SIFF 2016 interview: 'If There's a Hell Below' director Nathan Williams
"The landscape is a main character," director Nathan Williams said of his neo-noir thriller "If There's a Hell Below," screening during the 2016 Seattle International Film Festival. It's a homecoming of sorts for the film shot in the cinematic, barren stretches of eastern Washington.
William's feature-length directorial debut, which had its Pacific Northwest premiere May 25, is a nuanced and taut thriller following an anxious whistleblower and an ambitious journalist who agree to meet in the isolated countryside. And Williams says the desolate and lonely stretches of rural eastern Washington was the perfect backdrop for his dramatic thriller.
"We wanted a landscape where you can see a long way, where you feel exposed," Williams said. "The movie has this tension between claustrophobia or agoraphobia. We're either packed in a little car or you're outside - wide open and exposed, where anyone can see you from any direction."
Williams, himself a native of Portland, said he often drove through eastern Washington and noticed its cinematic qualities.
"I'm always location scouting - even if I don't know what it's going to be. I'm always asking 'What can I shoot here someday?'" he said. "I wanted to shoot on that landscape because it is so striking. People from Washington or Oregon are familiar with the area, but people from other parts of the country really have no idea where that is."
The film is a dread-inducing thriller that gives the audience just enough information to ratchet up the tension, but leaves enough ambiguity to leave the audience off balance and on edge.

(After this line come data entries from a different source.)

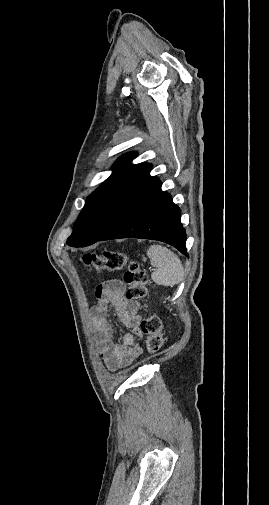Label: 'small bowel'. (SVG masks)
Returning <instances> with one entry per match:
<instances>
[{"instance_id":"c3829d8e","label":"small bowel","mask_w":269,"mask_h":505,"mask_svg":"<svg viewBox=\"0 0 269 505\" xmlns=\"http://www.w3.org/2000/svg\"><path fill=\"white\" fill-rule=\"evenodd\" d=\"M97 304L91 310L95 339L106 367L116 371L130 365L141 354V348L134 344L135 337H142L136 303L124 295V285L118 279H108L94 290ZM110 308L116 317L131 330L124 335L123 342H114V329L108 319Z\"/></svg>"}]
</instances>
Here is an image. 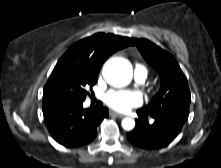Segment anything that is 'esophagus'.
<instances>
[{"label":"esophagus","instance_id":"34e87169","mask_svg":"<svg viewBox=\"0 0 221 168\" xmlns=\"http://www.w3.org/2000/svg\"><path fill=\"white\" fill-rule=\"evenodd\" d=\"M110 115L116 116V117H118V118H123V117H124L123 114L117 113V112H115V111H111V112H110Z\"/></svg>","mask_w":221,"mask_h":168}]
</instances>
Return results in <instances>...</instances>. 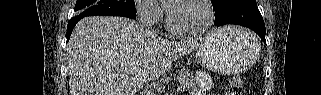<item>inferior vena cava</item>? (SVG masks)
<instances>
[{
    "instance_id": "obj_1",
    "label": "inferior vena cava",
    "mask_w": 321,
    "mask_h": 95,
    "mask_svg": "<svg viewBox=\"0 0 321 95\" xmlns=\"http://www.w3.org/2000/svg\"><path fill=\"white\" fill-rule=\"evenodd\" d=\"M140 95H155V87L153 85L147 84L141 87Z\"/></svg>"
}]
</instances>
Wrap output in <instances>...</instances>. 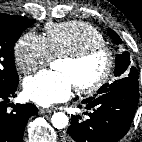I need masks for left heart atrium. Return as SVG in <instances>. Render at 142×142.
I'll return each mask as SVG.
<instances>
[{
	"instance_id": "39dd6f15",
	"label": "left heart atrium",
	"mask_w": 142,
	"mask_h": 142,
	"mask_svg": "<svg viewBox=\"0 0 142 142\" xmlns=\"http://www.w3.org/2000/svg\"><path fill=\"white\" fill-rule=\"evenodd\" d=\"M71 78L64 72L43 70L24 82V92L33 102L49 106L68 99L73 89Z\"/></svg>"
}]
</instances>
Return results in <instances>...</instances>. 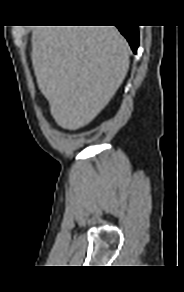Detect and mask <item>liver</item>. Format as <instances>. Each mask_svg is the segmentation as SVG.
<instances>
[{"label": "liver", "mask_w": 184, "mask_h": 292, "mask_svg": "<svg viewBox=\"0 0 184 292\" xmlns=\"http://www.w3.org/2000/svg\"><path fill=\"white\" fill-rule=\"evenodd\" d=\"M31 43L38 88L68 130L89 124L129 69V45L114 26H40Z\"/></svg>", "instance_id": "6515ba94"}]
</instances>
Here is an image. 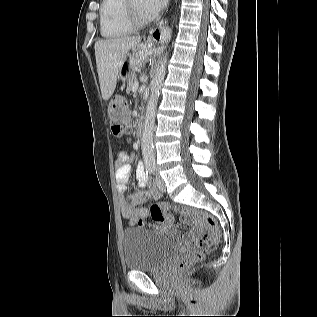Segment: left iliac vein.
I'll list each match as a JSON object with an SVG mask.
<instances>
[{"instance_id": "4c4485c4", "label": "left iliac vein", "mask_w": 317, "mask_h": 317, "mask_svg": "<svg viewBox=\"0 0 317 317\" xmlns=\"http://www.w3.org/2000/svg\"><path fill=\"white\" fill-rule=\"evenodd\" d=\"M156 185L159 188L160 191L165 192L166 191V186L163 181V179L160 176L156 177Z\"/></svg>"}]
</instances>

"It's an information game. What does the audience know now, what do they want to know and what do they think they know?" Williams said. "I would rather want to know more than be told too much. I don't want to know where Han Solo comes from - I want a mystery about people. I like knowing bits and pieces about characters, and wanting to fill-in the gaps myself."
Although "If There's a Hell Below" touches on timely subjects such as Edward Snowden and the ever widening grasp of government surveillance, Williams says these elements were secondary to crafting a compelling thriller.
"Hitchcock would set movies during the Cold War, but they weren't political films," Williams said. "But channeling that sense of anxiety, paranoia and dread into a minimalist, rural thriller was how the story came together."
"If There's a Hell Below" screened during the 2016 Seattle International Film Festival.